Saturday, March 13, 2010

Shoulds are invasive

Lately, "should" is a word that has been creeping in around me, infusing my thoughts and conversations like an unwanted ivy that has invaded every space of my garden before I realized it was there. Now I see lengths of wiry green tendrils drape my deck, trees, swinging chair, statuary, even the bushes. And when I look closer, I see new ivy growth everywhere. The "shoulds" are buds sprouting into my life.

Personally, I am on a brink of a major change. These life-changing challenges affect every aspect of my life, from my daily awakened world of work and play to my nightly dreaming world of processing and rest. "Should" comes knocking, politely asking questions as it enters my home;

"Should I allow myself to feel...what?
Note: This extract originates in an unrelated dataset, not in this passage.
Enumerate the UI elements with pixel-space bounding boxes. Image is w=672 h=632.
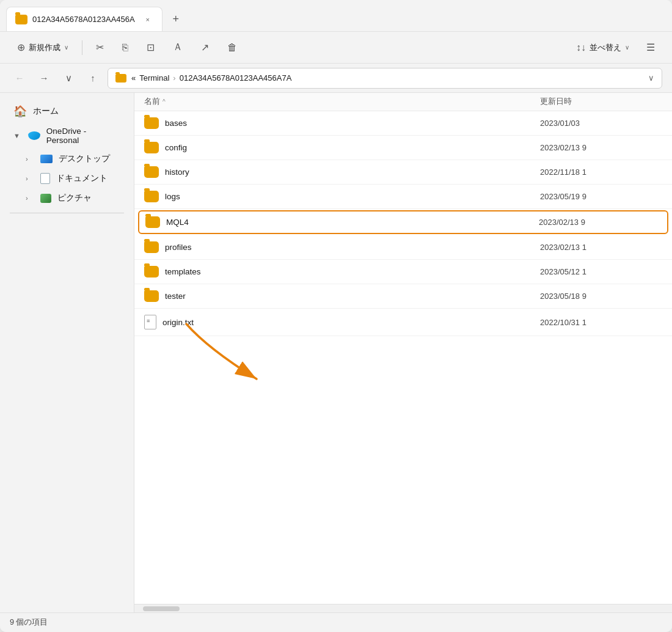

Sad? Happy? Relieved? All of the above?"
"Should I show these feelings? Should I scream and be dramatic or be silent and calm?"
"Should I stay away or continue on as if these moments are a continuation of a string of changing days?"
"Should I seek help or refuse it?"
"Should I rejoice or mourn?"
"Should I plan or wait to make any decisions?"

But then, the Should starts showing signs of worry, coloring the innocent questions like a drop of food dye in a crystal glass of water. I begin to hear judgments;

"She should've known."
"She should've known better."
"She should've been a better [fill in the blank with a noun]."

Is this the cousin of the innocent Should, or just another side to its personality?

Instead of becoming overwhelmed, I decide I can find a reasonable solution. Options:
  1. Change - stop using Should.
  2. Accept - so what if "should" is used?
Should can be a harsh and fierce judge standing on the soapbox of Assumption. I hope to be careful about my use of this word as I work with patrons, students, my family, and myself. Although I sometimes "should've known," I am capable of not knowing and even defiance (though not so much as when I was a teen). Despite knowledge of what we should do, we can choose to try some new style, accent, plant, life lesson...

...but with the steps in that direction comes the responsibility wrapped up in choice.

And that is a topic for another time.

May each of us balance Should with Want and find our heart's desires!

1 comment:

Sandra L. Keirsey said...

Thanks! I love it...reminds me of why I have been leaving the "should of" out of my vocabulary lately.